None of these authors pay much attention to the fact that the Californian paradise had literally to be built; and that the huge amount of construction needed to lay down the boomtowns, and to connect the Promised Land to the rest of America by rail (see Transportation), entailed a widespread use of forced (ie slave) labour, mostly from China; certainly the Paul Bunyan-like exploits of the eponymous Superman in Luther Marshall's Thomas Boobig (1895) are accomplished without oppressing anyone. But Chinese workers were in fact essential, non-white, numerous and oppressed, it was necessary to demonize them. The first Yellow Peril sf novel, Pierton W Dooner's Last Days of the Republic (1880), duly appeared soon after the use of coolies as slaves in all but name became widespread (see Race in SF). Other tales focusing on Invasions and other threats to California include Lorelle's "The Battle of the Wabash: A Letter from the Invisible Police" (October 1880 The Californian), Robert Woltor's A Short and Truthful History of the Taking of California and Oregon by the Chinese in the Year AD 1899 (1882), Homer Lea's The Valor of Ignorance (1909), Charles Downing's The Reckoning (1927), W D Gann's The Tunnel Thru' the Air; Or, Looking Back from 1940 (1927), The Head and the Yellow Peril (1938) by Max Brand and Walter B Gibson writing together as by Grant Faust, and Whitman Chambers's Invasion! (1943) which is set in World War Two.

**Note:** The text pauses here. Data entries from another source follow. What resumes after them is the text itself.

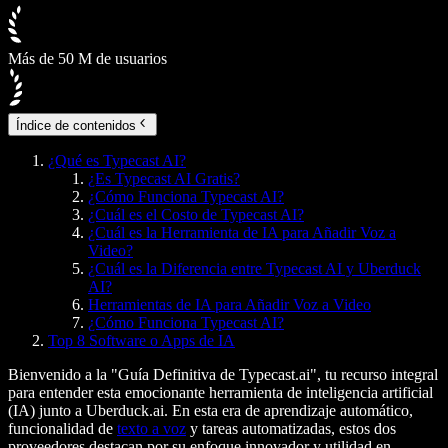
Más de 50 M de usuarios
Índice de contenidos
¿Qué es Typecast AI?
¿Es Typecast AI Gratis?
¿Cómo Funciona Typecast AI?
¿Cuál es el Costo de Typecast AI?
¿Cuál es la Herramienta de IA para Añadir Voz a
Video?
¿Cuál es la Diferencia entre Typecast AI y Uberduck
AI?
Herramientas de IA para Añadir Voz a Video
¿Cómo Funciona Typecast AI?
Top 8 Software o Apps de IA
Bienvenido a la "Guía Definitiva de Typecast.ai", tu recurso integral
para entender esta emocionante herramienta de inteligencia artificial
(IA) junto a Uberduck.ai. En esta era de aprendizaje automático,
funcionalidad de
texto a voz
y tareas automatizadas, estos dos
proveedores destacan por su enfoque innovador y utilidad en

Still, even if it cannot be denied that Yellow Peril authors dramatized widespread prejudice and fears, the sf they wrote (most of it execrable) did not dominate Californian sf; though race Paranoia is easily decipherable throughout the twentieth century, certainly when Aliens stand in for nonwhite humans, as in John Carpenter's film They Live (1988) or the Television series Alien Nation (1989-1990). Scapegoated nonwhite alien slaves were all the same a side-issue, though a humanly vital one; and alien migrants, as distinguished from entitled settlers, were rarely protagonists in any novel set in the state, nor were their native-born descendants. Octavia E Butler's work as a whole, from the 1970s on, is the first significant demonstration of a counter-story; Cynthia Kadohata's In the Heart of the Valley of Love (1992) also features nonwhite humans. But for sf writers the true – or ostensible – California story was from the first the dramatic quarrel between Homo sapiens and the natural world, a quarrel in which all human civilizations participate, and of which all regions on Earth show the scars, but perhaps nowhere more consequentially than here (except perhaps for Australia or Japan). No other regions of this planet evoke in sf writers so vigorous a response to the human presumption that we rule the Earth. In sf literature (as in reality), the two states of California are threatened almost constantly by Disasters both natural and anthropogenic.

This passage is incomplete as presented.